Putin's Well-Timed Assassination Plot: Leonid Bershidsky
Mass anti-government protests in Moscow are no reason to suspend the venerable traditions of Vladimir Putin's propaganda machine. Ever since he first won the presidency in 2000, Putin has told voters that his job is to lead the “fight for Russia” against enemies, both foreign and domestic. To underscore this immutable message, it is an established custom to foil an attempt on Putin's life not long before the vote.
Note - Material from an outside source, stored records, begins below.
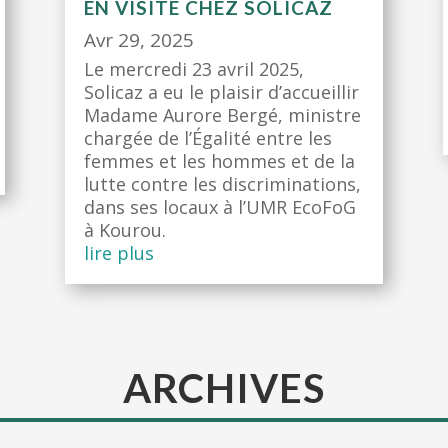
EN VISITE CHEZ SOLICAZ
Avr 29, 2025
Le mercredi 23 avril 2025,
Solicaz a eu le plaisir d’accueillir
Madame Aurore Bergé, ministre
chargée de l’Égalité entre les
femmes et les hommes et de la
lutte contre les discriminations,
dans ses locaux à l’UMR EcoFoG
à Kourou.
lire plus
ARCHIVES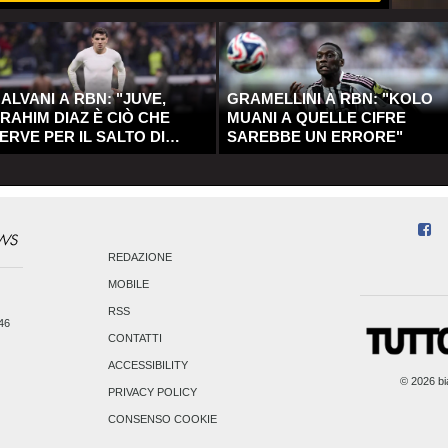
ALVANI A RBN: "JUVE,
GRAMELLINI A RBN: "KOLO
RAHIM DIAZ È CIÒ CHE
MUANI A QUELLE CIFRE
ERVE PER IL SALTO DI
SAREBBE UN ERRORE"
UALITÀ"
REDAZIONE
MOBILE
RSS
246
CONTATTI
ACCESSIBILITY
© 2026 bia
PRIVACY POLICY
CONSENSO COOKIE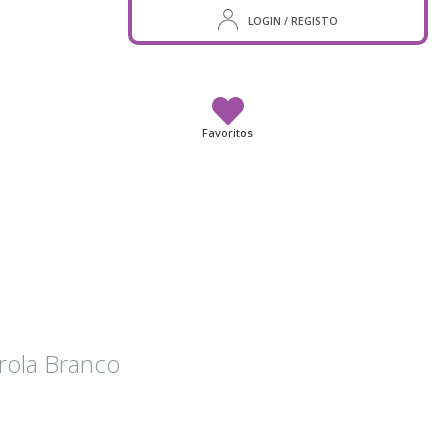
LOGIN / REGISTO
Favoritos
rola Branco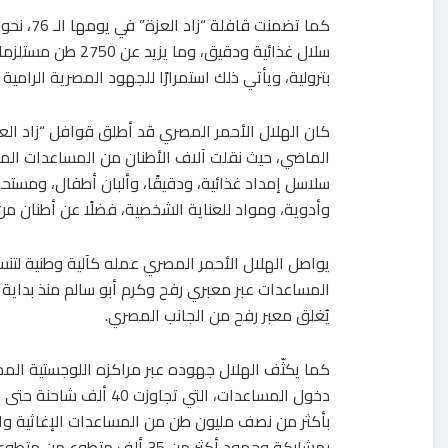
بترولية، ويأتي ذلك استمرارًا للجهود المصرية الرامية
الماضي، حيث نقلت آلاف الأطنان من المساعدات الم
سلاسل إمداد غذائية، ودقيقًا، وألبان أطفال، ومستح
وأدوية، ومواد للعناية الشخصية، فضلًا عن أطنان من
يواصل الهلال الأحمر المصري عمله كآلية وطنية لتن
المساعدات عبر معبري رفح وكرم أبو سالم منذ بداية ا
يُغلق معبر رفح من الجانب المصري.
كما يكثّف الهلال جهوده عبر مراكزه اللوجستية المخ
دخول المساعدات، التي تجاوزت 40 ألف 
بأكثر من نصف مليون طن من المساعدات الإغاثية والإ
بمشاركة وجهود أكثر من 35 ألف متطوع من متطوعي جمعية الهلال الأحمر المصري.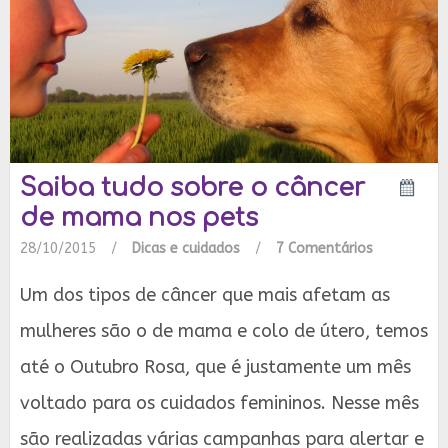
Saiba tudo sobre o câncer
de mama nos pets
28/10/2015
/
Dicas e cuidados
/
7 Comentários
Um dos tipos de câncer que mais afetam as
mulheres são o de mama e colo de útero, temos
até o Outubro Rosa, que é justamente um mês
voltado para os cuidados femininos. Nesse mês
são realizadas várias campanhas para alertar e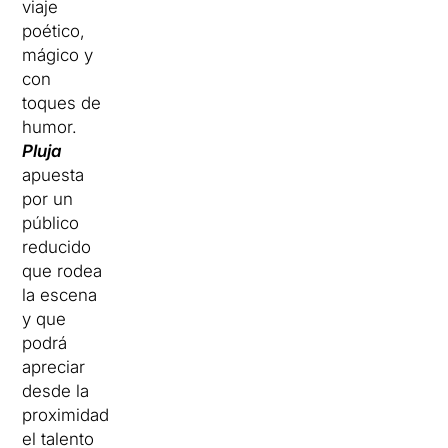
viaje
poético,
mágico y
con
toques de
humor.
Pluja
apuesta
por un
público
reducido
que rodea
la escena
y que
podrá
apreciar
desde la
proximidad
el talento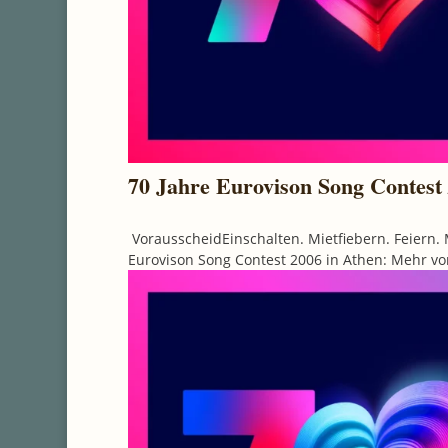
70 Jahre Eurovison Song Contest 
VorausscheidEinschalten. Mietfiebern. Feiern. 
Eurovison Song Contest 2006 in Athen: Mehr von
In early 2000, when Putin was preparing for his first election as acting president, terrorists were purportedly stopped from assassinating him at the Feb. 24 funeral of former St. Petersburg Mayor Anatoly Sobchak. In 2004, before the second election, the propaganda machine skipped a beat, possibly because the vote was largely uncontested. In 2008, with Putin preparing temporarily to cede power to Dmitry Medvedev, everything was back on track: It was announced that right around the March election, a sharpshooter from Tajikistan, Shakhvelad Osmanov, intended to eliminate both Putin and Medvedev with a shot from an apartment window as they walked past St. Basil's Cathedral to the Kremlin. Later, however, sources within Russian special services linked Osmanov's alleged preparations to a gangland plot unrelated to Putin or politics.